The beginning of the movie, where Tad sees a 'monster' in his closet much like Cujo, suggests to some viewers that there was something sinister at play in Cujo's attacks besides him being in the final stages of rabies, but that idea is never addressed during the rest of the movie. In the novel, Cujo is likened to a human 'monster' named Frank Dodd who appeared in The Dead Zone (1979), also written by Stephen King, and some readers conclude that Cujo was possessed by Dodd's spirit. However, it's made clear in the opening narration that Frank Dodd is dead and 'moldered inside his coffin.' Anyone familiar with King's works knows that a sense of evil seems to lurk beneath the surface in Castle Rock (as well as in Jerusalem's Lot and Derry), and every now and then, it emerges in various forms. King refers to this 'evil' as a monster that never dies. Whether Cujo is a manifestation of this monster, possessed by Frank Dodd, or just a dog with rabies is up to each viewer to decide.
The movie ends with Donna carrying Tad out of the Camber house, so what happens later to Donna is not addressed. In the book, it mentions in an epilogue that Donna was in the hospital for nearly four weeks undergoing treatment for rabies. She lost 20 pounds and went into a deep mental depression, but she did not develop rabies.

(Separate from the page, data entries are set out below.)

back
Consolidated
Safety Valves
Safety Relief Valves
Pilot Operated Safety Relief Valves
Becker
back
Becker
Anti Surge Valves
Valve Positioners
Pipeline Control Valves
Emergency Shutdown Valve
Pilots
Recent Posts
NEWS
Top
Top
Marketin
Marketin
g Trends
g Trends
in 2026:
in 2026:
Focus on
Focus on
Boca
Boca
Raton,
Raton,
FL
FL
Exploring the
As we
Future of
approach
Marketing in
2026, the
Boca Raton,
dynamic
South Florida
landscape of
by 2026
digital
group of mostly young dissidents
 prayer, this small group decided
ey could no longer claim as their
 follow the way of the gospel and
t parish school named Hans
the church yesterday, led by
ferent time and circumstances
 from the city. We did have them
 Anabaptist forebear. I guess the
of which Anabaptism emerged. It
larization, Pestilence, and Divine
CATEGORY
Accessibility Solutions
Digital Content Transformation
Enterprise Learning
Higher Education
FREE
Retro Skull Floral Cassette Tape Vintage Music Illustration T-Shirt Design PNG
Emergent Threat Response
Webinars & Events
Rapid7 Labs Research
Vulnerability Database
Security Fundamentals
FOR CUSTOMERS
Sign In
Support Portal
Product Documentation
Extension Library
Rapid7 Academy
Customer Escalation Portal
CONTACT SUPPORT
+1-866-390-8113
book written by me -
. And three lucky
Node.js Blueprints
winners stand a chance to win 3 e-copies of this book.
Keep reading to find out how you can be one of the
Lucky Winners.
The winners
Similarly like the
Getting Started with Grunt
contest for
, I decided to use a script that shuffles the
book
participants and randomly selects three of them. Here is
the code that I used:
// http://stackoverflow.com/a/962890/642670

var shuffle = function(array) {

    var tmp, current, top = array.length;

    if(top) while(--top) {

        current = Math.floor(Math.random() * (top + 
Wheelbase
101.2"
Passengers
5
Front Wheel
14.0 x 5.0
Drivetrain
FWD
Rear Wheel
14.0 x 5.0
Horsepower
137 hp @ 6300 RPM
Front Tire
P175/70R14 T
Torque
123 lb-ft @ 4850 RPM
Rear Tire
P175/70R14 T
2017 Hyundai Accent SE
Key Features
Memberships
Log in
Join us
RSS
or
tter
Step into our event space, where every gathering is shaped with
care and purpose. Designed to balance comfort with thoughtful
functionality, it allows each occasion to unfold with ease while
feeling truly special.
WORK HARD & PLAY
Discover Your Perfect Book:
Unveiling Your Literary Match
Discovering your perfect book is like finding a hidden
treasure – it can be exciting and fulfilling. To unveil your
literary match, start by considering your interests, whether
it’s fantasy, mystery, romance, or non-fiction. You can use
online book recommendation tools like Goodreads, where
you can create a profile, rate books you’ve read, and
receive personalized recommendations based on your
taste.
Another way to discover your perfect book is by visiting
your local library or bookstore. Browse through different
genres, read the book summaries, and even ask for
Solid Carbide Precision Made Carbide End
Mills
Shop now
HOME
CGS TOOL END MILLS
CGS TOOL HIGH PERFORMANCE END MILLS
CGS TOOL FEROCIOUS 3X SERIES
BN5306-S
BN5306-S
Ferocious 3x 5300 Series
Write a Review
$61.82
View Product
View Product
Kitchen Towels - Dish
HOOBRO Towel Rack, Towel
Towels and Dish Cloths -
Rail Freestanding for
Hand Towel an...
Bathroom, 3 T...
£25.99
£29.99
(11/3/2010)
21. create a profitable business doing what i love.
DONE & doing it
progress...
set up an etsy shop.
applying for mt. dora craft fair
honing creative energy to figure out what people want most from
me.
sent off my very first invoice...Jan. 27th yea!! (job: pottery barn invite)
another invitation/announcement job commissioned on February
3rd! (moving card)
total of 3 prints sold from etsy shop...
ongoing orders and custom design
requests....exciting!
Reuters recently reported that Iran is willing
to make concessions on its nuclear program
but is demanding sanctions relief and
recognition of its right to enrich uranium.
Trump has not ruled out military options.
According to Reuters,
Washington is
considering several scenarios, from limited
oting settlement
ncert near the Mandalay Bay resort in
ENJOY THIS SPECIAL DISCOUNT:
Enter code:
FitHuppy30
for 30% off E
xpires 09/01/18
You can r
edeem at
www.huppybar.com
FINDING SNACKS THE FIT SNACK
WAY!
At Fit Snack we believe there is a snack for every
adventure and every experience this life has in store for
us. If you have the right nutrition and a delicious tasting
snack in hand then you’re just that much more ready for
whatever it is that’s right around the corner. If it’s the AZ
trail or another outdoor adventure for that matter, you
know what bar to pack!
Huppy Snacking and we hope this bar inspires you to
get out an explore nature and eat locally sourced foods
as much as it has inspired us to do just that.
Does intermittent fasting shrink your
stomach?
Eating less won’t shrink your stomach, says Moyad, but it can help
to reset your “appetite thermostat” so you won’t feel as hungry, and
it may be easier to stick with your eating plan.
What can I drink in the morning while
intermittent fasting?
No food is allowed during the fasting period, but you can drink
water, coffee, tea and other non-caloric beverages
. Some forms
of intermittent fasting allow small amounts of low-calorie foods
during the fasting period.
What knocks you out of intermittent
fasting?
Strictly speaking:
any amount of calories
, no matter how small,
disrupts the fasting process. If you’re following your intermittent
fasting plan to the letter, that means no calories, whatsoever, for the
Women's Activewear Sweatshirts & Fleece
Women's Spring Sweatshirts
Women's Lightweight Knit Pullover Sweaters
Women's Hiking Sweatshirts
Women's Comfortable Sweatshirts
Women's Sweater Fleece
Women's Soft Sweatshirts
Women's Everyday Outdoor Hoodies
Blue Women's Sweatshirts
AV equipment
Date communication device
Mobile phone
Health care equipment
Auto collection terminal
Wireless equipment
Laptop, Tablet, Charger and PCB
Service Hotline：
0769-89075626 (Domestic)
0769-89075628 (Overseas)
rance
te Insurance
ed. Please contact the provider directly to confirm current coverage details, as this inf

When Vic (Daniel Hugh Kelly) learns that Steve Kemp (Christopher Stone) doesn't have Donna and Tad and that Officer Bannerman (Sandy Ward) has not been heard from in several hours, he heads over to the Cambers' place himself. Meanwhile, Tad has gotten much worse and lapsed into unconsciousness. While mumbling, 'I'm losing my baby,' Donna makes a dash for the house. Just as she's about to reach the steps, Cujo comes out from under the porch. Seeing a baseball bat lying in the grass, she picks it up and swings at Cujo, hitting him several times until the bat breaks in half. Donna trips and Cujo lunges at her, impaling himself on the broken bat. She picks up the pistol dropped by Bannerman and uses it to smash the hatch window in the car. She pulls Tad out of the car and races into the kitchen with him. She lays him on the table and splashes water on his lifeless body. When she realizes that he isn't breathing, she gives him mouth-to-mouth until he finally takes a breath. Suddenly, Cujo comes crashing through a window. Donna picks up Bannerman's gun and shoots Cujo just as Vic drives up. In the final scene, Donna comes out of the house carrying Tad in her arms. Vic rushes to her and takes Tad in his own arms.
The movie hit the theatres in 1981. Most likely, the theatrical version has been released on most of the first edition VHS releases. It is also included on the US DVD by Artisan. Later then, a director's cut has been released which is the most common version nowadays. Although the director's cut is longer then the theatrical version, it misses some footage too. A detailed comparison between both versions with pictures can be found here.
Several movies featuring killer dogs have been recommended by viewers of Cujo. They include The Breed (2006), in which a group of students are trapped on an island with a pack of mutated dogs intent on killing them, Trapped (1973), in which a man is trapped in a department store that is guarded by six vicious Dobermans, Wilderness (2006), in which a group of juvenile delinquents are confined on an island patrolled by a man with a crossbow and his pack of killer dogs, and Rottweiler (2004), in which an escaped prisoner is chased by a cybernetic Rottweiler. Other killer dog movies worth mentioning include Dracula's Dog (1978), The Pack (1977), Man's Best Friend (1993), where the dog is a genetic mutant, Devil Dog: The Hound of Hell (1978), where the dog is a minion of Satan, and White Dog (1982), in which a girl befriends a stray white dog not knowing that it has been trained to kill black people.